Un prêtre, un Lévite et un Samaritain, passeront tour à tour à proximité du malheureux.

Nous savons que le Samaritain prendra soin du moribond et que son intervention sauvera la vie de cet homme.

 En revanche que s’est-il passé dans la tête des deux premiers protagonistes ?

Il a bien fallu que ces deux ‘serviteurs de Dieu’ se trouvent de bonnes excuses pour passer outre sans secourir l’homme agonisant.

Essayons d’imaginer la manière dont ils ont pu se convaincre de faire le contraire de ce qu’ils auraient dû accomplir… Peut-être ont-ils pensé qu’ils étaient trop dignes et trop bien vêtus pour aller se salir en s’occupant du blessé ?

Il est possible aussi que leur vision du monde les poussait à penser que l’homme avait dû pécher et que, donc, il méritait ce qui lui était arrivé. (Jean 9 : 2).

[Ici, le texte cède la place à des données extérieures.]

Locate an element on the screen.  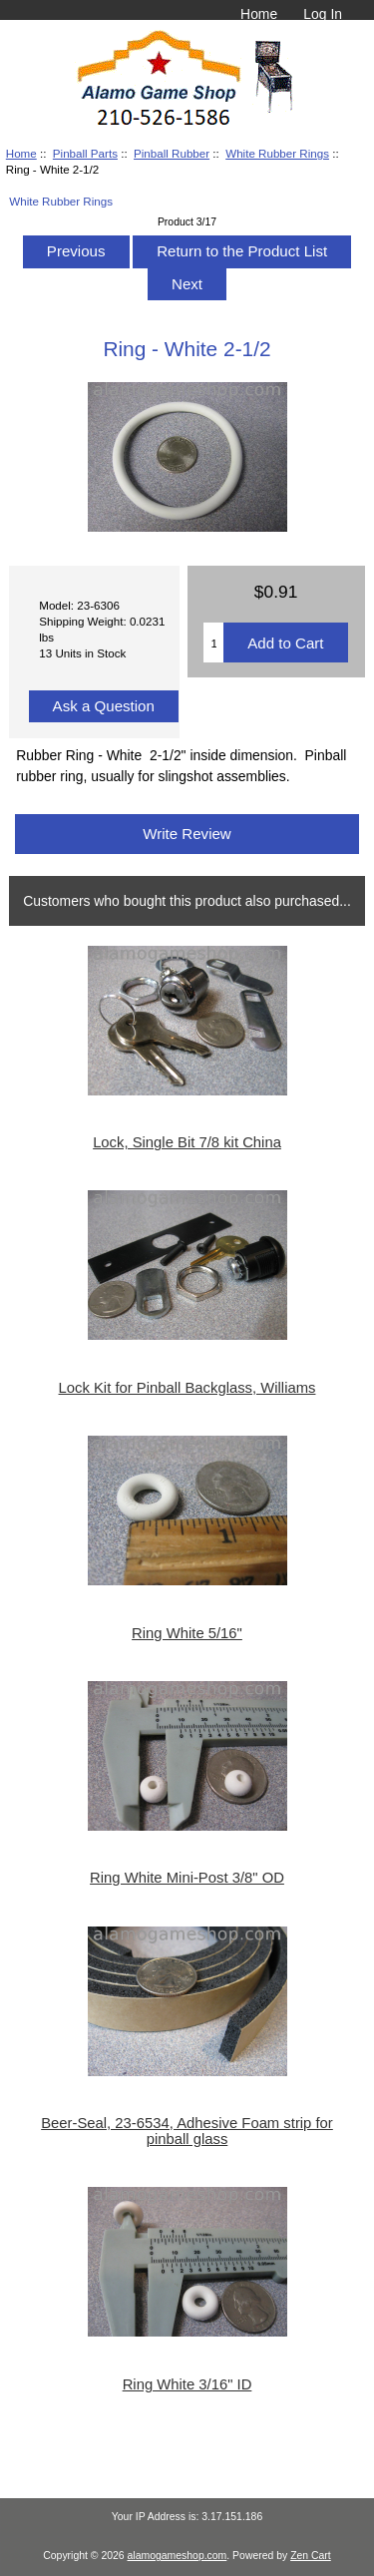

Avaient-ils peut-être aussi d’autres choses plus importantes à faire dans les heures qui suivaient que de secourir un homme prêt à rendre son dernier souffle. On pourrait multiplier les suppositions. Toujours est-il que ces deux hommes ont trouvé une excuse assez forte pour se dédouaner des principes qui auraient dû les pousser à agir en faveur du blessé.

Un proverbe italien déclare que « À qui fait mal, jamais les excuses ne manquent ».

Comme chrétiens nous serons, nous aussi, régulièrement confrontés à des défis. Soutenir la maison de Dieu, aider quelqu’un, s’engager dans un service, être persévérant, ponctuel, aimable…

Alors méfions-nous des excuses comme de la peste ! Celles-ci nous pousseront toujours à désobéir à Celui qui connaît le plus profond de nos pensées (Ps. 139 : 1-2).